▶ What needs to be done: Produce an exact transcription of every entry.

--- Given data Enclosed Below ---

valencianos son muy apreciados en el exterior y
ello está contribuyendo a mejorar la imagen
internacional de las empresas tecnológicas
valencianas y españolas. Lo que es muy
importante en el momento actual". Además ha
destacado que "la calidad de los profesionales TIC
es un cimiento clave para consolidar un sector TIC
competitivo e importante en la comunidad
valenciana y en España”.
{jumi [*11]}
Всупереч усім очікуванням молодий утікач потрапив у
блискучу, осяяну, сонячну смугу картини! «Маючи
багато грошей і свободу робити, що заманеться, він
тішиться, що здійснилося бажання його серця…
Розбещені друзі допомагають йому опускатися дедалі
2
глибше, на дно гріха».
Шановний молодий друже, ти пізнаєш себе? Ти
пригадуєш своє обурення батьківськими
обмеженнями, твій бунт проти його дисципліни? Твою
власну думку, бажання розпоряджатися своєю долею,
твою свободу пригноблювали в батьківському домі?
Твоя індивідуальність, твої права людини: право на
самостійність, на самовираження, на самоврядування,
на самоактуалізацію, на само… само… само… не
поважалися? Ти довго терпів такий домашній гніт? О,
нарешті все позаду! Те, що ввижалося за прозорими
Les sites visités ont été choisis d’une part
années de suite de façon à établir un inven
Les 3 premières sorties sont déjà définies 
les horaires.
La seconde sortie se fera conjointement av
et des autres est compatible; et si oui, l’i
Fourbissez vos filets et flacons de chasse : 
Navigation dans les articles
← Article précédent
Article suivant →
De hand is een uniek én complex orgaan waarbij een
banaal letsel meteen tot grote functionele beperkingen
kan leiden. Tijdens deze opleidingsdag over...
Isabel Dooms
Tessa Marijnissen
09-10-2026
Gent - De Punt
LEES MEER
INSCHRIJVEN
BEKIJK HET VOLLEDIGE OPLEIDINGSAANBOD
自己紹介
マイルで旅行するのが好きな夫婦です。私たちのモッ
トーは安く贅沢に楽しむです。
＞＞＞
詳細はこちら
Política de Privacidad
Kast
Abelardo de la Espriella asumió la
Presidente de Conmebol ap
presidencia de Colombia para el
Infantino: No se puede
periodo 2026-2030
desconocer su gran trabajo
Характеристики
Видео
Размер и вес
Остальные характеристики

--- End of Enclosed Given data ---

▶ Answer to this task:
valencianos son muy apreciados en el exterior y
ello está contribuyendo a mejorar la imagen
internacional de las empresas tecnológicas
valencianas y españolas. Lo que es muy
importante en el momento actual". Además ha
destacado que "la calidad de los profesionales TIC
es un cimiento clave para consolidar un sector TIC
competitivo e importante en la comunidad
valenciana y en España”.
{jumi [*11]}
Всупереч усім очікуванням молодий утікач потрапив у
блискучу, осяяну, сонячну смугу картини! «Маючи
багато грошей і свободу робити, що заманеться, він
тішиться, що здійснилося бажання його серця…
Розбещені друзі допомагають йому опускатися дедалі
2
глибше, на дно гріха».
Шановний молодий друже, ти пізнаєш себе? Ти
пригадуєш своє обурення батьківськими
обмеженнями, твій бунт проти його дисципліни? Твою
власну думку, бажання розпоряджатися своєю долею,
твою свободу пригноблювали в батьківському домі?
Твоя індивідуальність, твої права людини: право на
самостійність, на самовираження, на самоврядування,
на самоактуалізацію, на само… само… само… не
поважалися? Ти довго терпів такий домашній гніт? О,
нарешті все позаду! Те, що ввижалося за прозорими
Les sites visités ont été choisis d’une part
années de suite de façon à établir un inven
Les 3 premières sorties sont déjà définies 
les horaires.
La seconde sortie se fera conjointement av
et des autres est compatible; et si oui, l’i
Fourbissez vos filets et flacons de chasse : 
Navigation dans les articles
← Article précédent
Article suivant →
De hand is een uniek én complex orgaan waarbij een
banaal letsel meteen tot grote functionele beperkingen
kan leiden. Tijdens deze opleidingsdag over...
Isabel Dooms
Tessa Marijnissen
09-10-2026
Gent - De Punt
LEES MEER
INSCHRIJVEN
BEKIJK HET VOLLEDIGE OPLEIDINGSAANBOD
自己紹介
マイルで旅行するのが好きな夫婦です。私たちのモッ
トーは安く贅沢に楽しむです。
＞＞＞
詳細はこちら
Política de Privacidad
Kast
Abelardo de la Espriella asumió la
Presidente de Conmebol ap
presidencia de Colombia para el
Infantino: No se puede
periodo 2026-2030
desconocer su gran trabajo
Характеристики
Видео
Размер и вес
Остальные характеристики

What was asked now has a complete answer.